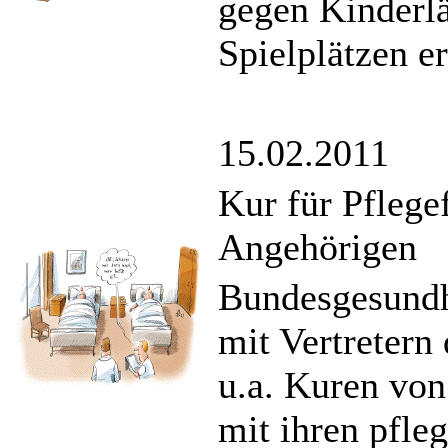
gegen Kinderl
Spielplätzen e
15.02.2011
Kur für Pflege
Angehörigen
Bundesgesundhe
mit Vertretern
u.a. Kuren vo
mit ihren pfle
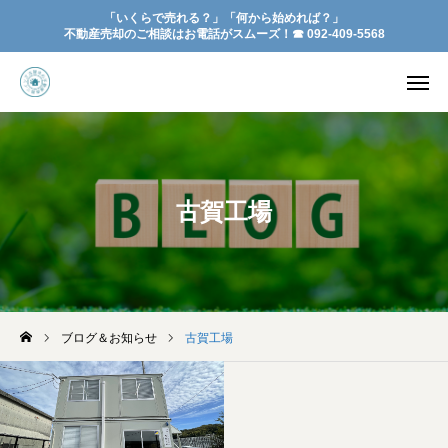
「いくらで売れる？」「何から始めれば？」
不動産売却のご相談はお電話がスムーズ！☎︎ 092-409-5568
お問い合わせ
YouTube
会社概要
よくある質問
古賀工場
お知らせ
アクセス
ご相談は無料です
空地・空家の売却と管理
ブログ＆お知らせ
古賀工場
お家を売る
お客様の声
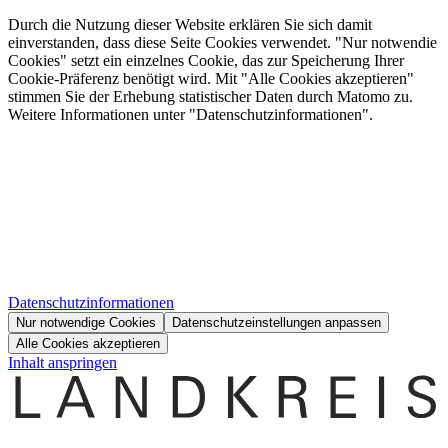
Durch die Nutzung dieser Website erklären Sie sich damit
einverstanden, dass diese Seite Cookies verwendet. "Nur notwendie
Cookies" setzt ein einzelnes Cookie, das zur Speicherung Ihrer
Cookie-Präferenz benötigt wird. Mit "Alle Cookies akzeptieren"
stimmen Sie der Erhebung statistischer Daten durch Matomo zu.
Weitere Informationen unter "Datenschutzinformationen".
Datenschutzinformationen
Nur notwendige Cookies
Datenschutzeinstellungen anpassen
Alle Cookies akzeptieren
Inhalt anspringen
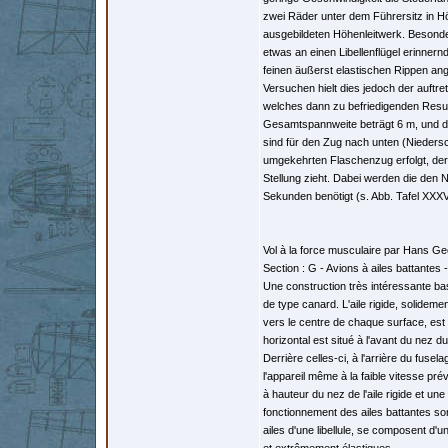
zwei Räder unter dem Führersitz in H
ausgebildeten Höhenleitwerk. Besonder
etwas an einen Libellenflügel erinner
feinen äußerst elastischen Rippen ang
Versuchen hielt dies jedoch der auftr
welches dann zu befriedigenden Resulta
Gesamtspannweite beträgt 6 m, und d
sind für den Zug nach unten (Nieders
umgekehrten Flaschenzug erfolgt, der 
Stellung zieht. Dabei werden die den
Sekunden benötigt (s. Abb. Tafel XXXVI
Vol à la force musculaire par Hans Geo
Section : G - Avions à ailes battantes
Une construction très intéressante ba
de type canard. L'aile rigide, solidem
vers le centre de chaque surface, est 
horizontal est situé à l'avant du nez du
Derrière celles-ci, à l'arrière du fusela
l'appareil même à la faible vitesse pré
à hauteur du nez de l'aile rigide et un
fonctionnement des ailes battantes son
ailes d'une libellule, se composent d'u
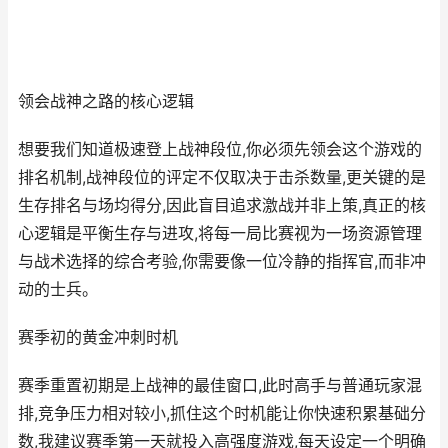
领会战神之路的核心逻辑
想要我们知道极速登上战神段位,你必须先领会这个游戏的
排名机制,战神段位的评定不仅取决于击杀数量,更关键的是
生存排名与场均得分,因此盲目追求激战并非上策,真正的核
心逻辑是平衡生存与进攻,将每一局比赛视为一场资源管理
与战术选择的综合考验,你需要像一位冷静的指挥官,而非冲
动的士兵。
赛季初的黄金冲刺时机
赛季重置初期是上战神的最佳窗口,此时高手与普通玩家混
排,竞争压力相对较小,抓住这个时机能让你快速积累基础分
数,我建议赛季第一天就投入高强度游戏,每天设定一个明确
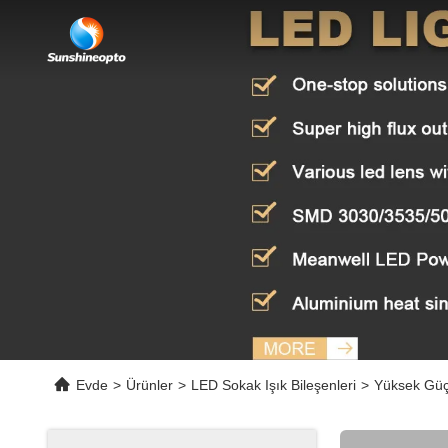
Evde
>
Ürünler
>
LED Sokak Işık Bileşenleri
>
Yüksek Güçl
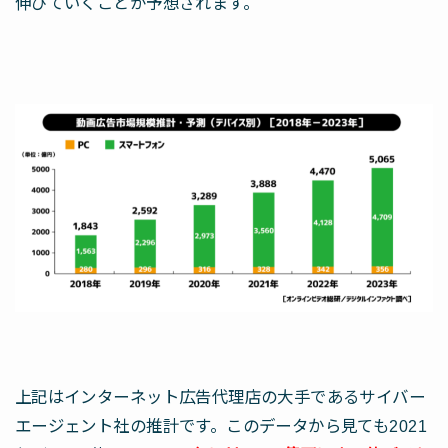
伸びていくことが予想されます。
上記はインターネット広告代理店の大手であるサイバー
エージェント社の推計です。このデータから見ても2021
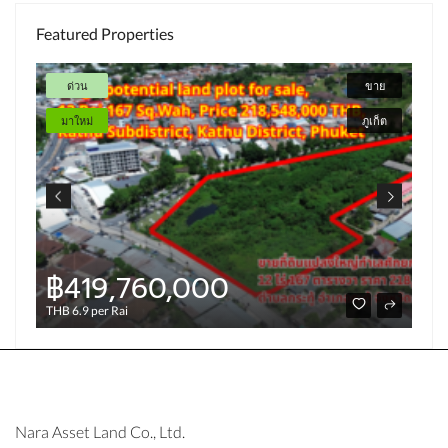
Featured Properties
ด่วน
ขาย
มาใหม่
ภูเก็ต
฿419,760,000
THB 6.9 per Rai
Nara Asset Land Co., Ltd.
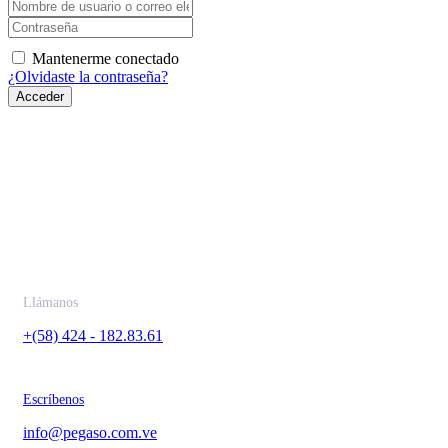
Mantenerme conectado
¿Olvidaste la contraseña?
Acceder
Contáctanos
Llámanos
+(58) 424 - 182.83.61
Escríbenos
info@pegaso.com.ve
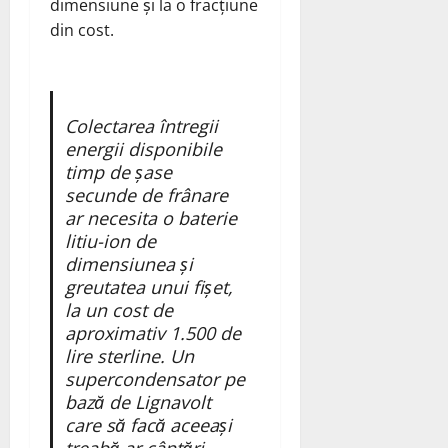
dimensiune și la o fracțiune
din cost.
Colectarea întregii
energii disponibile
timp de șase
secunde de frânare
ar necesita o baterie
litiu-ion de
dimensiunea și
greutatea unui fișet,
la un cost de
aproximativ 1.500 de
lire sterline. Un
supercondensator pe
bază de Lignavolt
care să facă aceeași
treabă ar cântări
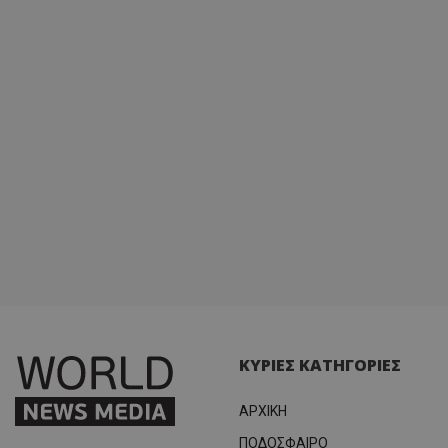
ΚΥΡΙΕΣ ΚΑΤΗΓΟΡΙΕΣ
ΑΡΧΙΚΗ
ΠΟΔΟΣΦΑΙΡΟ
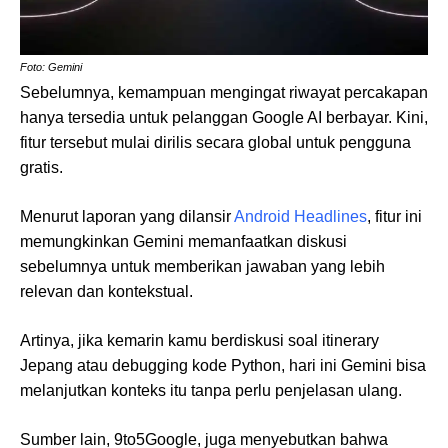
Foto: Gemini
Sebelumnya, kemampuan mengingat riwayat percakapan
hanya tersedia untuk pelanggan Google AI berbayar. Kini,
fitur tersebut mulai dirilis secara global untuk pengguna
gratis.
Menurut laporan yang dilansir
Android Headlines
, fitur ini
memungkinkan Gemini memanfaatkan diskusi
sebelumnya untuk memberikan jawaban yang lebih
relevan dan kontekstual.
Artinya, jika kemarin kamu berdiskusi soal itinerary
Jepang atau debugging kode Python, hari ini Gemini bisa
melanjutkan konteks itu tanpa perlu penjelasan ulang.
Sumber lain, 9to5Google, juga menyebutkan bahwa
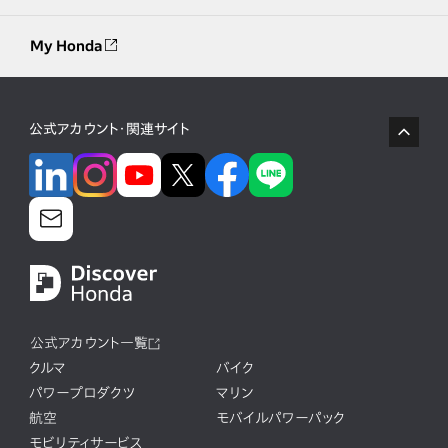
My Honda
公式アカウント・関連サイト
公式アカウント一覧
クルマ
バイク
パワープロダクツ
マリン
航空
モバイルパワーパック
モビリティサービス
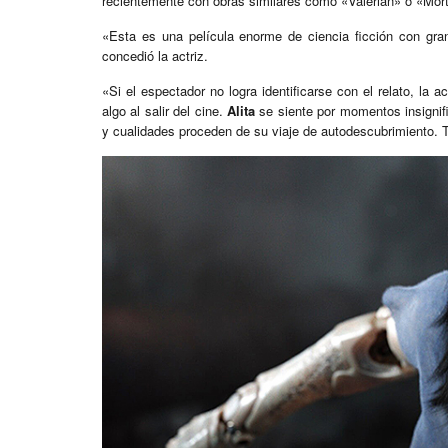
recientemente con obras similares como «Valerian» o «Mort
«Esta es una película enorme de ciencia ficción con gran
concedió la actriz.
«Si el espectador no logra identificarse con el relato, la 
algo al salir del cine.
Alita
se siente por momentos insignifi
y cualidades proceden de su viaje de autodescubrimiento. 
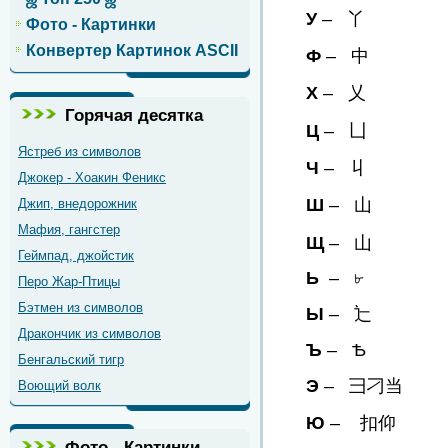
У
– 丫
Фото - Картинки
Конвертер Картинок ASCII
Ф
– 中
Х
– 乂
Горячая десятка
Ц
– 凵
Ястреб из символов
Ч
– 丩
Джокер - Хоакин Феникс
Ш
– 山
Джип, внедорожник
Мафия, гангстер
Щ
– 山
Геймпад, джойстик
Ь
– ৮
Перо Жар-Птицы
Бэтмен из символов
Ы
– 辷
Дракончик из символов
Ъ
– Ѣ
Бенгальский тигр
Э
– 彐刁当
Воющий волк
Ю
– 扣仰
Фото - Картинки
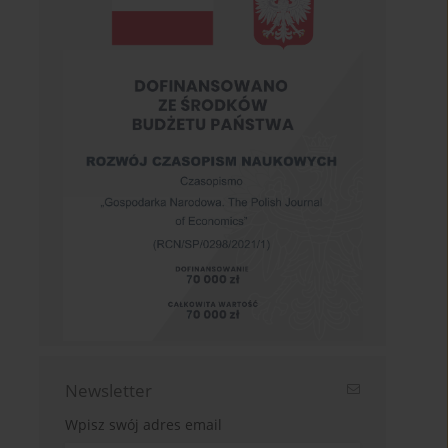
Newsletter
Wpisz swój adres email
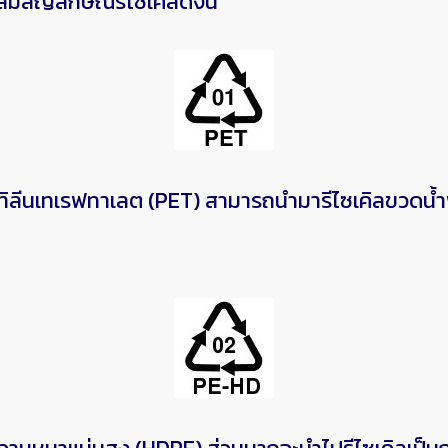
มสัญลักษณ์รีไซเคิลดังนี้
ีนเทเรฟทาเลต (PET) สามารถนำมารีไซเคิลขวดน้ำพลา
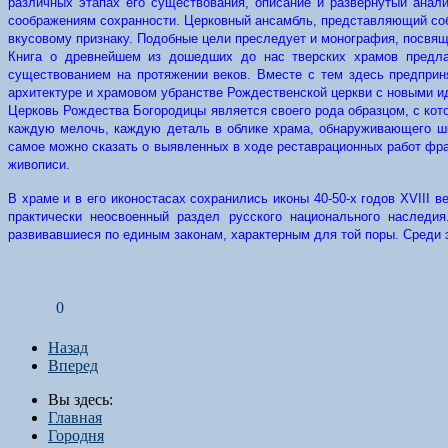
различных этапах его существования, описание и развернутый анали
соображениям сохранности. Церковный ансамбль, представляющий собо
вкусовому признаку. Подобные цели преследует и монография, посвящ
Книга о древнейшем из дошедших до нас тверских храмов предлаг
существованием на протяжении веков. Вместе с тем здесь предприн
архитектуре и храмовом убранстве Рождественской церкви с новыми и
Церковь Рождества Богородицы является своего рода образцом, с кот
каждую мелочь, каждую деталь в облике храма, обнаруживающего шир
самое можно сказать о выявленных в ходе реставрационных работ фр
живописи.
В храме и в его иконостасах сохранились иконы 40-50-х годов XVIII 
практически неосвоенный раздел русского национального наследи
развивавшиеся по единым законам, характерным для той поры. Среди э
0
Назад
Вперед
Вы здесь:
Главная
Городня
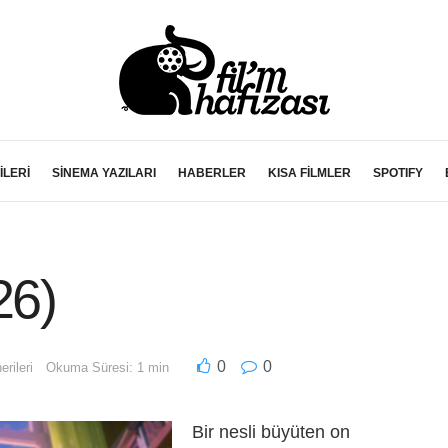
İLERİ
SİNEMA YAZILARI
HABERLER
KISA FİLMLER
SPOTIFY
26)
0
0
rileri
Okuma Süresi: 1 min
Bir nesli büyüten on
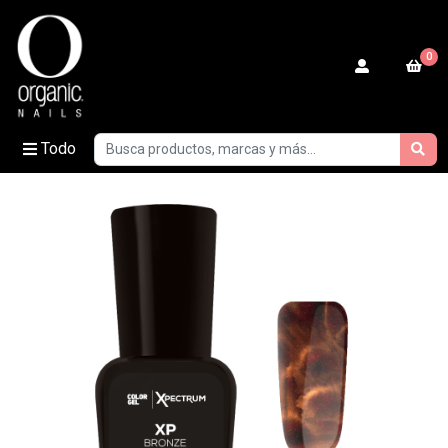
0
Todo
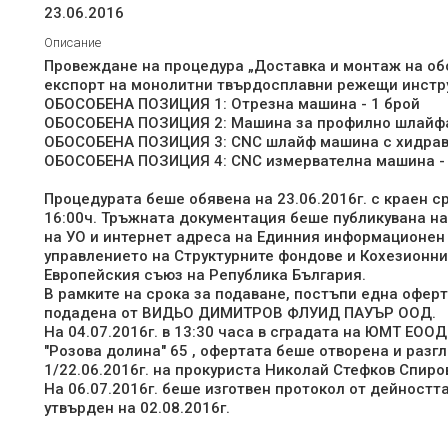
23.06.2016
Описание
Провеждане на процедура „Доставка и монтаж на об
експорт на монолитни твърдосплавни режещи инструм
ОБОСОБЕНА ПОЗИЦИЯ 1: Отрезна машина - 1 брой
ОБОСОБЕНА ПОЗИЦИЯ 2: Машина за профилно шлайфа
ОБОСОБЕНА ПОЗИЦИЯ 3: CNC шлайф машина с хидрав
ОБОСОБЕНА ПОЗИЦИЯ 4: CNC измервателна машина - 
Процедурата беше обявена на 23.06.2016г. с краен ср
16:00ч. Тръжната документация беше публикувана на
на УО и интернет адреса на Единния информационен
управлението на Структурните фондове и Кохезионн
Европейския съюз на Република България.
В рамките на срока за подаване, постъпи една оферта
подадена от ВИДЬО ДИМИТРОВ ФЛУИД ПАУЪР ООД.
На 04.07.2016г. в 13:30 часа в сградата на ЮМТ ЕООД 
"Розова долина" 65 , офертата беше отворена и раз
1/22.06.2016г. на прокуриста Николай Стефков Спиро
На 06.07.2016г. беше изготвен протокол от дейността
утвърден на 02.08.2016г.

Instructions to follow: Repeat, exactly as they stand above, the lines from the line with "вкусовому признаку. Подобные" to the line with "каждую мелочь, каждую", both lines included.

Response for this exercise:
вкусовому признаку. Подобные цели преследует и монография, посвящ
Книга о древнейшем из дошедших до нас тверских храмов предлаг
существованием на протяжении веков. Вместе с тем здесь предприн
архитектуре и храмовом убранстве Рождественской церкви с новыми и
Церковь Рождества Богородицы является своего рода образцом, с кот
каждую мелочь, каждую деталь в облике храма, обнаруживающего шир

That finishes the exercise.